Viewing 3 replies - 1 through 3 (of 3 total)
  • Thread Starter nzt1012

    (@nzt1012)

    Hello. I would kindly like to disagree with you.

    I tried most things I can for someone who can’t read code.I also changed the msql tables to innodb to myisam and vice versa, changed values in php.ini and mysql setting etc, cleaned, repaired and optimized all tables too

    I feel it is a plugin problem because the plugin is calling some function, query or data that is taking too long due to the number of posts or its a cache/buffer issue faced by the plugin. If it was a database or media library problem, the rest of the site wouldnt work perfectly. I also tried scraping on fresh sites and it works perfectly. So I am pretty sure the reason the plugin has slowed down on my main site has something to do with its interaction with the database.

    Thread Starter nzt1012

    (@nzt1012)

    Hi.
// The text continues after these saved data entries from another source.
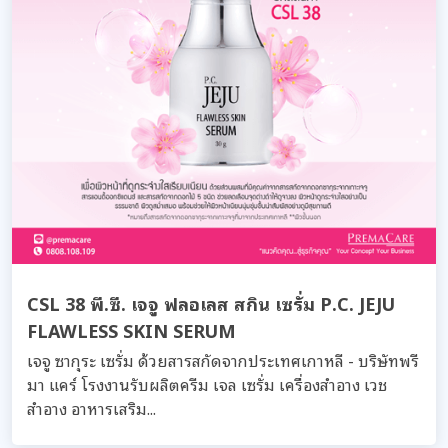
CSL 38 พี.ซี. เจจู ฟลอเลส สกิน เซรั่ม P.C. JEJU
FLAWLESS SKIN SERUM
เจจู ซากุระ เซรั่ม ด้วยสารสกัดจากประเทศเกาหลี - บริษัทพรี
มา แคร์ โรงงานรับผลิตครีม เจล เซรั่ม เครื่องสำอาง เวช
สำอาง อาหารเสริม...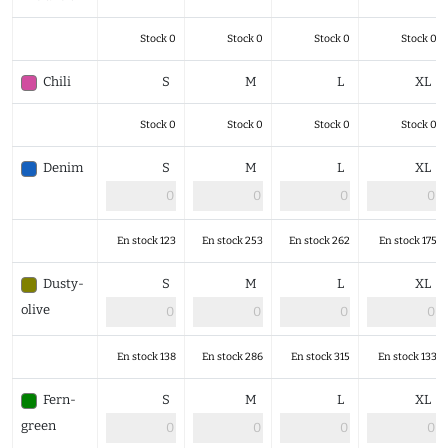
Stock 0
Stock 0
Stock 0
Stock 0
Chili
S
M
L
XL
Stock 0
Stock 0
Stock 0
Stock 0
Denim
S
M
L
XL
En stock 123
En stock 253
En stock 262
En stock 175
Dusty-
S
M
L
XL
olive
En stock 138
En stock 286
En stock 315
En stock 133
Fern-
S
M
L
XL
green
I figured out the problem. There were a couple of plugins on my end that were slowing things down. The moment I disabled all resource hogging plugins, the speed was back to normal.

    Plugin Author Rico Macchi

    (@rico-macchi)

    I am happy to hear you figured it out

Viewing 3 replies - 1 through 3 (of 3 total)
  • The topic ‘Adding posts via scraping getting slower and slower each day’ is closed to new replies.